True, at least among forensic psychiatric patients according to this preliminary research. The article suggests that assessing individuals in the context of a forensic evaluation, the presence of tattoos should alert the evaluator of a possible diagnosis of Antisocial Personality Disorder. The article also indicates that the presence of tattoos might signal potential histories for substance abuse, suicide attempts, and/or sexual abuse. From the article:
“Our findings suggest that forensic psychiatric inpatients with tattoos are significantly more likely to suffer from ASPD than those without tattoos, and patients with ASPD were also significantly more likely to have higher numbers of tattoos, a larger percentage of their body covered with tattoos, and tended to have tattoos in more visible locations" said lead researcher Dr. William Cardasis, of CFP, Michigan. "I hope that this provides clues for clinicians to look for ASPD in forensic psychiatric patients with tattoos, and also to look for signs of suicide attempt, substance abuse, and sexual abuse."

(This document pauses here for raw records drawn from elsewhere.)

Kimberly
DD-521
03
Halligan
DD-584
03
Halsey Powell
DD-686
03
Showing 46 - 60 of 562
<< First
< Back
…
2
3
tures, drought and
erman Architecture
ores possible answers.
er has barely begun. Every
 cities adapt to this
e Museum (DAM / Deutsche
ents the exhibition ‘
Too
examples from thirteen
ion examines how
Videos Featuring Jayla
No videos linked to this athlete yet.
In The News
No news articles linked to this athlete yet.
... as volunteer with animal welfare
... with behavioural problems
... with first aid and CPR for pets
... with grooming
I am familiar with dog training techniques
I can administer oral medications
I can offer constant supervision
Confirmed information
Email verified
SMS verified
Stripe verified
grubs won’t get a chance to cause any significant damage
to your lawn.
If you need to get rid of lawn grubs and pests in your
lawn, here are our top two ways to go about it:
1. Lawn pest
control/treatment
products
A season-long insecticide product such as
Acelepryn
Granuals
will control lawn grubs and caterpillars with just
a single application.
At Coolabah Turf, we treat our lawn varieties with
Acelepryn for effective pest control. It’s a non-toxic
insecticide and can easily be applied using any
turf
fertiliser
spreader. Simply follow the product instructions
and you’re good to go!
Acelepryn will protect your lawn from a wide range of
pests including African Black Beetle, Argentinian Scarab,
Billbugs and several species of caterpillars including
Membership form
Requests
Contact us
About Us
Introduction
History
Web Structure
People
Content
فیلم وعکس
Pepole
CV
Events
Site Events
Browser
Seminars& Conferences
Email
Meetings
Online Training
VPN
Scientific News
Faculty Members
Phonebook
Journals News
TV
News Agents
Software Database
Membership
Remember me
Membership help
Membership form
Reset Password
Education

The authors caution the research examined the presence of tattoos and the associated mental health issues only within the confines of this small sample, and that these results to not generalize to the population at large. The article also offers a brief but accurate description of Antisocial Personality Disorder, a diagnosis extremely common among criminals and inmates.
However, this research does not actually appear to be all that useful, for a couple of reasons. First of all, any individual being evaluated in an inpatient forensic setting ought to be assessed for all of the mental health symptoms cited above, regardless of appearance. Simply put, upon the person’s arrival at such a facility, a screening for any currently significant issues should be completed, as well as a thorough examination of issues such as substance abuse history, suicide attempts etc., as the evaluation is conducted. A really not sure under what circumstances the presence or absence of tattoos would have any impact on the gathering of this information.
The other issue would be assigning a diagnosis of Antisocial Personality Disorder. This is a primary diagnosis considered whenever anybody is referred for an evaluation such as this, and as part of any reasonable forensic evaluation, the necessary records regarding the individual’s background (which will generally provide all the information necessary for such a diagnosis, particularly individual’s criminal history) will have been obtained and reviewed. Whether an individual has tattoos or not is irrelevant, as these records will be requested regardless. Given that this information is not only necessary for any forensic evaluation, but will also be necessary in order to actually make a diagnosis of Antisocial Personality Disorder, the correlation the researchers have identified may be interesting, but not very useful.